Start-up companies needed to clearly understand their market, have a goal, a vision and be prepared to seek help and hire people with qualifications they didn't have, Paykel said.
"You have to stay motivated. When it's your own business, you're delivering to yourself. You live and breathe your business.
"You need to know your market and be single minded, and really brave. You can't take no for an answer, and care what anyone says. You have to take knockbacks and explore every avenue, you have to explore. You need to be tenacious."
Paykel said there were many challenges for start-up businesses and most fledgling firms failed. Funding was a key issue for many companies. The first injection of money often came from personal savings or family money before banks came on board, and funding difficulties could restrict businesses in the beginning, she said.
Paykel said doing business in Australia had its own challenges but the Australians celebrated success and weren't afraid to be proud of their achievements, whereas Kiwis tended to be more humble.
This was an attitude that needed to change to encourage more entrepreneurs, Justine Troy, former shareholder in 42Below, said.
There needed to be a shift of attitude to combat the "tall poppy" syndrome and that started with education at school level, Troy said. "We're [incredibly] humble. But we need to breed winners, it's about winning. We are so scared to put people on a podium."
Troy said she and husband and business partner Geoff Ross had a "gut feeling" that the business would be a success, even when everyone said "no".

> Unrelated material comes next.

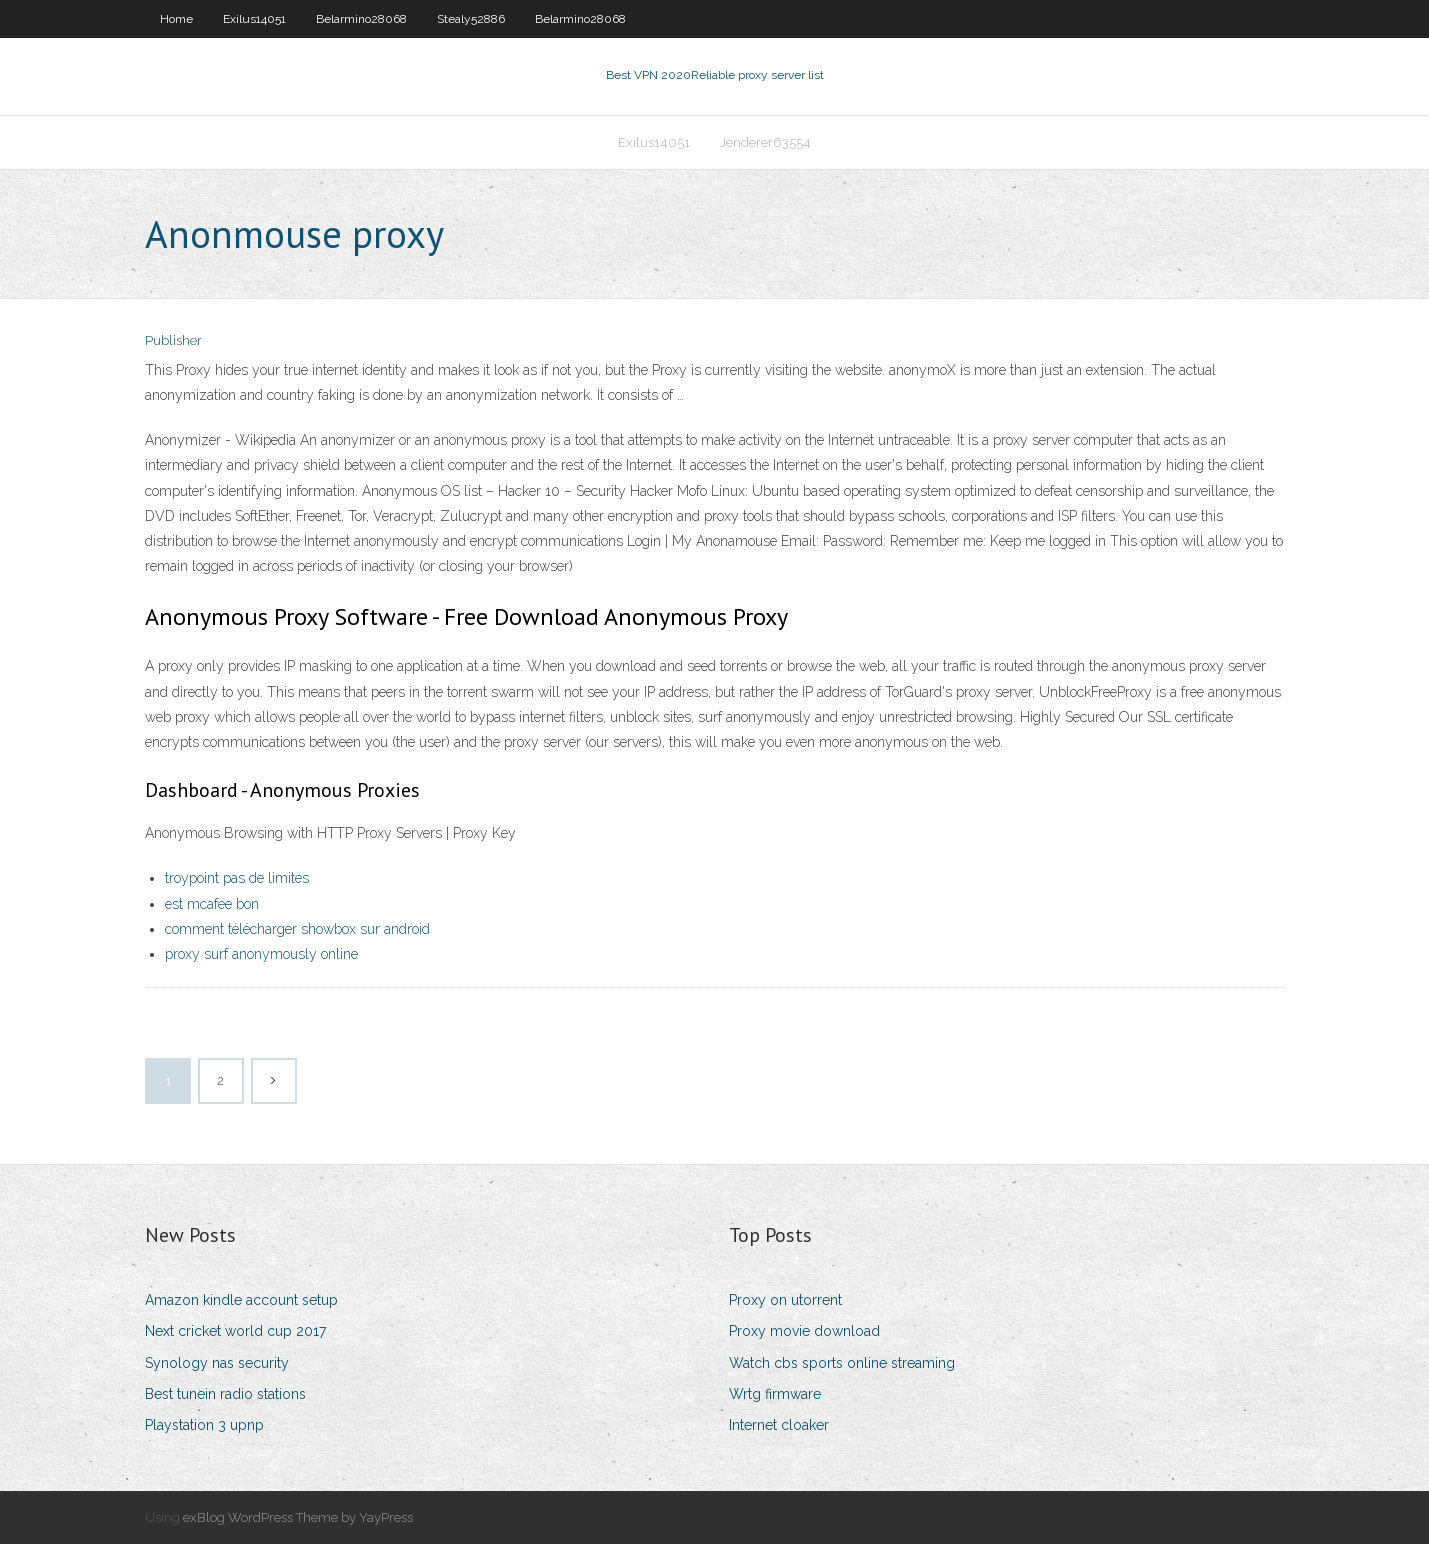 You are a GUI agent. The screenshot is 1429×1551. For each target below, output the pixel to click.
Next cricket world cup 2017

Global Women board member, and director of WebSphere Software Group for IBM in Shanghai, Katrina Troughton said the organisation was about building a community of senior leaders who could share knowledge and information with the female workforce.
"It's about passing on experience and inspiring new leaders. It's about sharing information and skills, to the next generation of leaders."
She said age was not a factor in becoming a business success. "There are people working into their late 60s now - women who start new careers in their 50s," Troughton said.